You must be feeding her grain (since she is in milk), and grain is only for milking time...that's what she will realize & come to appreciate. A collar/leash, etc., tied just tight enough so she can get her head in the grain bucket comfortably & her body between you and the fence or a wall can give you the same effect as a milk stand to train her. If she isn't used to you touching her udder, she won't like it. You should keep the kid out of the way...I think it makes mom feel like you are stealing from her kid. 
If you have a good idea how to milk (so it's comfortable for her), then it's usually a matter of patience on your part. Plan on having some milk spilled & some milk getting a hoof in it, so you can't use it. If you have dogs, they will love that milk!  
If you prove to your dad that you are determined, then I bet he will be happy to build you that milk stand! Better yet, prove your determination by not only helping to provide milk for the household, but look up some plans/designs for the milkstand & build it with him. Dad's usually love that!
Just my opinion based upon my experiences. First time I tried to milk a goat, I had her tied to the back of the tractor! :roll: I don't recommend that.


----------



## BlueMoonSpot

Tying her to the fence does no good. She charges forward (even into her hay bucket!)...I can't hold her still. We didn't get to it today but dad's going to try holding her again. I think if we lock up the horse and the doeling and throw some sweet feed into the mix it might go more smoothly...that and not giving the doe dried mango before milking time. Luna + mangoes = hyper goat

Yeah, right now she gets grain in the morning, so I guess I need to save her ration for milking time. Thanks for that suggestion! I'd love to get to the point where I open the gate and my doe goes trotting out of the pasture straight into the tack room and up on the milk stand...

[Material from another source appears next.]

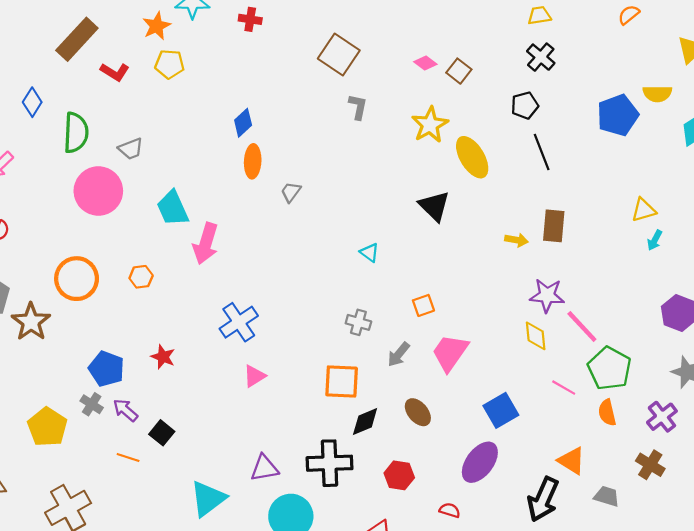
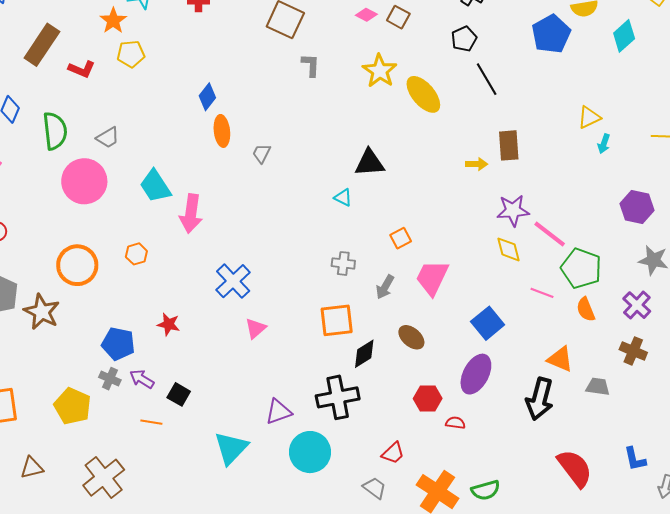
black triangle: (434, 206) -> (370, 163), moved, turned -40
red hexagon: (399, 475) -> (428, 398), moved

In other news, my daddy is going to see about building a stand tomorrow! :leap: (Thanks, milkmaid, for posting those awesome photos of your stand!) I guess the next thing to do is figure out how to make a hobble.


----------



## primal woman

Sounds like you are getting it worked out. Keep in mind you do not have to feed grain to get milk. Many a wild deer, horse, rabbit, elk etc make milk without grain. And they don't have the health issues related to feeding grains. 

Good luck. keep at it.


----------



## Engebretsen

If I need to check something out on my goats and I'm not near my stanchion, I use my man-chion. My fiance can stand with the goat's neck between his legs and feed them from a bucket or his hands while I do whatever I need to do...and they stand ALMOST as well as if we actually had them on the stanchion. Good luck!


----------



## BlueMoonSpot

None of my animals get much grain. =)

Haha! I like that... "man-chion". =D That's how my dad has been holding my doe for milking. For other things like hoof trimming we just put her on her side and hold her back leg up. It works pretty well, but I don't think it would work for milking. =P


----------



## Jessica84

tie her head to the fence, move her back so its snug, what ever side you are going to milk, tie that leg up (I use a hay string) to the fence, no slack, that way if she pushes forward her leg will left and not get you. After a while she will get the hang of it. It was a long process for my doe at first, we did it that way for a bit, then it went to where I just put the string on her leg and stepped on it, and now I walk out to where she is, no grain and milk her. I dont have a milk stand either, since I am meat goat ranch hahahaha.....


----------